#### TASK GOAL:
The answer must consist of every line in the records that contains the word "icon".

[Collected data]
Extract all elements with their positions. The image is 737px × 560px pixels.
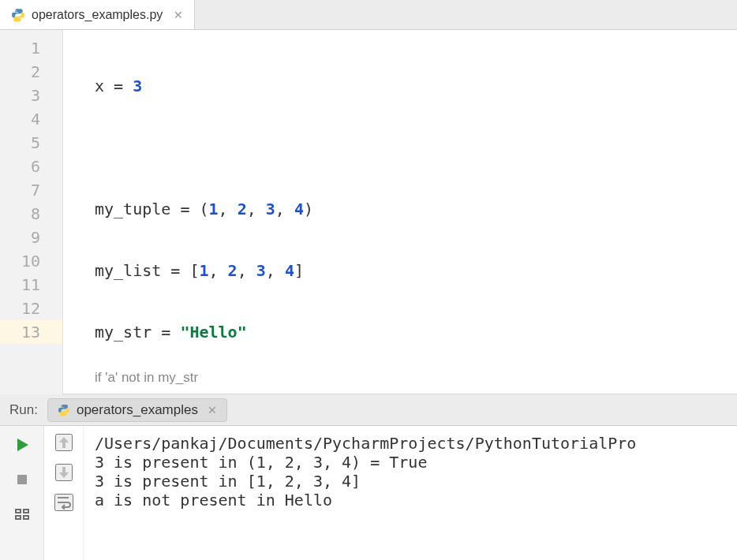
line-number[interactable]: 2 <box>0 60 62 84</box>
svg-rect-4 <box>24 516 28 519</box>
python-file-icon <box>11 8 25 22</box>
run-tool-column <box>0 426 44 560</box>
breadcrumb[interactable]: if 'a' not in my_str <box>63 364 737 394</box>
editor-tab[interactable]: operators_examples.py ✕ <box>0 0 195 29</box>
python-file-icon <box>58 404 70 416</box>
console-line: 3 is present in [1, 2, 3, 4] <box>95 472 361 491</box>
line-number[interactable]: 8 <box>0 202 62 226</box>
editor: 1 2 3 4 5 6 7 8 9 10 11 12 13 x = 3 my_t… <box>0 30 737 394</box>
line-number[interactable]: 3 <box>0 84 62 107</box>
line-number[interactable]: 7 <box>0 178 62 202</box>
console-path: /Users/pankaj/Documents/PycharmProjects/… <box>95 434 636 453</box>
arrow-down-icon[interactable] <box>55 464 73 481</box>
run-panel: /Users/pankaj/Documents/PycharmProjects/… <box>0 426 737 560</box>
console-line: 3 is present in (1, 2, 3, 4) = True <box>95 453 427 472</box>
stop-button[interactable] <box>11 469 33 491</box>
svg-rect-2 <box>16 516 21 519</box>
console-output[interactable]: /Users/pankaj/Documents/PycharmProjects/… <box>84 426 737 560</box>
line-number[interactable]: 1 <box>0 36 62 60</box>
close-icon[interactable]: ✕ <box>208 404 217 416</box>
line-number[interactable]: 4 <box>0 107 62 131</box>
rerun-button[interactable] <box>11 434 33 456</box>
soft-wrap-icon[interactable] <box>54 494 73 511</box>
line-number[interactable]: 9 <box>0 226 62 249</box>
console-line: a is not present in Hello <box>95 491 332 510</box>
run-config-tab[interactable]: operators_examples ✕ <box>47 398 227 422</box>
arrow-up-icon[interactable] <box>55 434 73 451</box>
console-nav-column <box>44 426 84 560</box>
tab-bar: operators_examples.py ✕ <box>0 0 737 30</box>
svg-rect-3 <box>24 510 28 513</box>
run-label: Run: <box>9 402 38 418</box>
layout-button[interactable] <box>11 503 33 525</box>
line-number[interactable]: 5 <box>0 131 62 155</box>
line-number[interactable]: 13 <box>0 320 62 344</box>
line-number[interactable]: 11 <box>0 273 62 297</box>
code-area[interactable]: x = 3 my_tuple = (1, 2, 3, 4) my_list = … <box>63 30 737 364</box>
line-number[interactable]: 12 <box>0 297 62 320</box>
tab-filename: operators_examples.py <box>32 8 163 22</box>
line-number[interactable]: 10 <box>0 249 62 273</box>
run-config-name: operators_examples <box>77 402 198 418</box>
close-icon[interactable]: ✕ <box>174 9 183 21</box>
svg-rect-0 <box>17 475 27 484</box>
line-number[interactable]: 6 <box>0 155 62 178</box>
run-panel-header: Run: operators_examples ✕ <box>0 394 737 426</box>
gutter: 1 2 3 4 5 6 7 8 9 10 11 12 13 <box>0 30 63 394</box>
svg-rect-1 <box>16 510 21 513</box>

#### WORKED SOLUTION:
python-file-icon <box>11 8 25 22</box>
python-file-icon <box>58 404 70 416</box>
arrow-down-icon[interactable] <box>55 464 73 481</box>
close-icon[interactable]: ✕ <box>208 404 217 416</box>
soft-wrap-icon[interactable] <box>54 494 73 511</box>
arrow-up-icon[interactable] <box>55 434 73 451</box>
close-icon[interactable]: ✕ <box>174 9 183 21</box>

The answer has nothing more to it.